Earlier this month, The National Federation of Independent Business, a small business advocacy group, announced a national multi-million-dollar advertising campaign to drum up support for making this deduction permanent. However, these efforts are unlikely to pass muster with a divided Congress, at least in the short-term. “I think the two sides are too far apart,” Stamper said.

Global minimum tax

Republicans are also likely to grandstand with respect to a proposed 15% global minimum tax, a framework set forth by The Organization for Economic Cooperation and Development.

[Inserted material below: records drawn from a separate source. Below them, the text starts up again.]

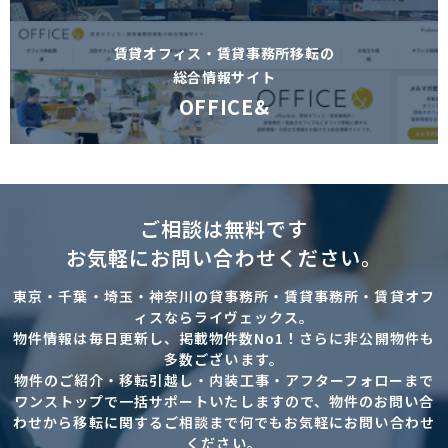
賃貸オフィス・賃貸事務所移転の
総合情報サイト
OFFICE&
ご相談は無料です
お気軽にお問い合わせください。
東京・千葉・埼玉・神奈川の貸事務所・賃貸事務所・賃貸オフ
ィスならライヴェックス。
物件情報は毎日更新し、掲載物件数No1！さらに非公開物件も
多数ございます。
物件のご紹介・移転引越し・内装工事・アフターフォローまで
ワンストップで一括サポートいたしますので、物件のお問い合
わせから移転に関するご相談まで何でもお気軽にお問い合わせ
ください。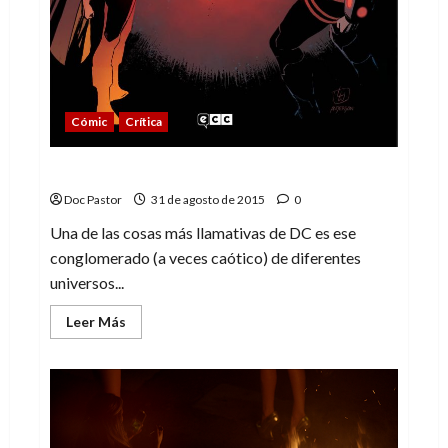
Cómic
Crítica
El Multiverso (3): Los Justos
Doc Pastor
31 de agosto de 2015
0
Una de las cosas más llamativas de DC es ese
conglomerado (a veces caótico) de diferentes
universos...
Leer
Leer Más
más
acerca
de
El
Multiverso
(3):
Los
Justos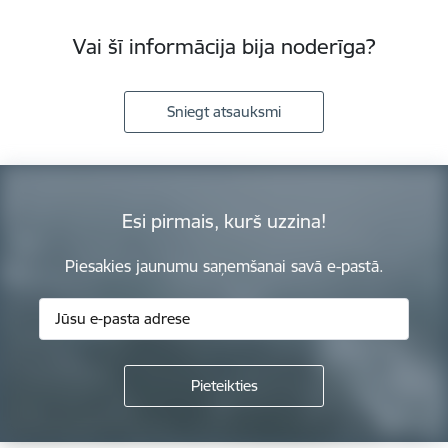
Vai šī informācija bija noderīga?
Sniegt atsauksmi
Esi pirmais, kurš uzzina!
Piesakies jaunumu saņemšanai savā e-pastā.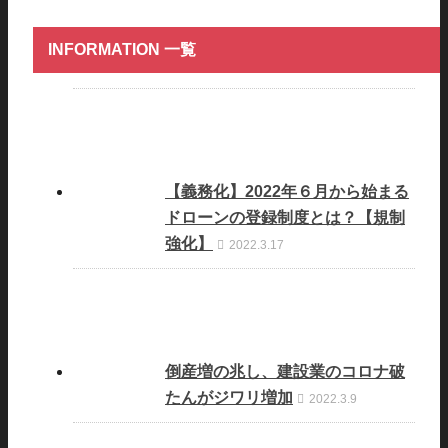
INFORMATION 一覧
【義務化】2022年６月から始まる
ドローンの登録制度とは？【規制
強化】
2022.3.17
倒産増の兆し、建設業のコロナ破
たんがジワリ増加
2022.3.9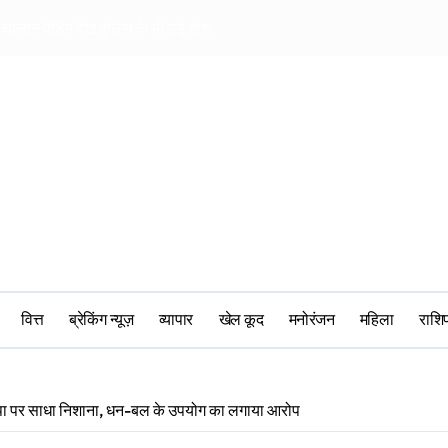
चालान पेंडिंग देख पुलिस के भी उड़े होश
खिलाड़ियों की पर बीस
वित्त
ब्रेकिंग न्यूज़
व्यापार
खेल कूद
मनोरंजन
महिला
‎राश
ाजपा पर साधा निशाना, धन-बल के उपयोग का लगाया आरोप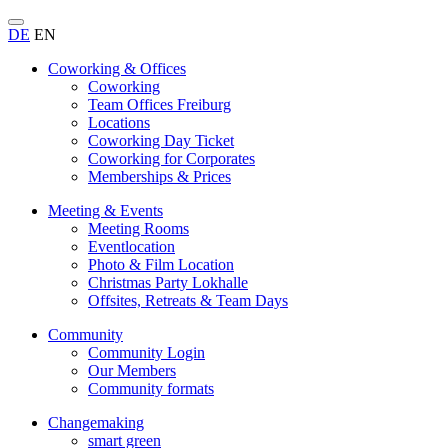
DE
EN
Coworking & Offices
Coworking
Team Offices Freiburg
Locations
Coworking Day Ticket
Coworking for Corporates
Memberships & Prices
Meeting & Events
Meeting Rooms
Eventlocation
Photo & Film Location
Christmas Party Lokhalle
Offsites, Retreats & Team Days
Community
Community Login
Our Members
Community formats
Changemaking
smart green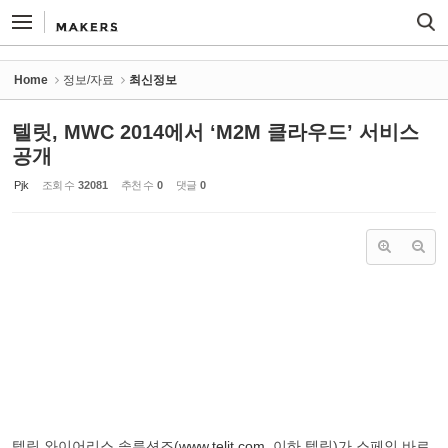
Sketchbook5, 스케치북5
Sketchbook5, 스케치북5
Home
정보/자료
최신정보
텔릿, MWC 2014에서 ‘M2M 클라우드’ 서비스
공개
Pjk
조회 수
32081
추천 수
0
댓글
0
텔릿 와이어리스 솔루션즈(
www.telit.com
, 이하 텔릿)가 스페인 바르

“There are some minimum tax rules in place, but they are somewhat in conflict with the version of global minimum taxes that we’re reached agreement on with the rest of the world through OECD,” Stamper said. “As the rest of the world potentially moves forward, it could put pressure on U.S. multinationals and the U.S. government to respond.”

The Biden administration wasn’t able to use the Inflation Reduction Act to bring the U.S. into compliance, Stamper said. “So now it’s going to be a big issue of contention between the administration and the House Republicans. Based on their current positions, it’s going to be hard to see how they come together and get something done.”

Small business-specific efforts

John Gimigliano, head of legislative services in KPMG’s Washington National tax practice, also expects to see House Republicans focus efforts on helping small businesses, especially if the economy enters into a recession as many business owners predict will occur next year. Passing legislation is going to be very hard, but he expects Republicans to host hearings and other forward-looking initiatives that could eventually result in legislation beneficial to small businesses.

Additionally, he expects the Republican-controlled House to focus on how best to allocate the substantial burst of funding the IRS received through the Inflation Reduction Act. One concern among small businesses, in particular, is that it will lead to more audits. Gimigliano expects this concern to be addressed by House Republicans, along with an effort to make sure the money is spent in “a way that’s productive and not unfair to taxpayers.”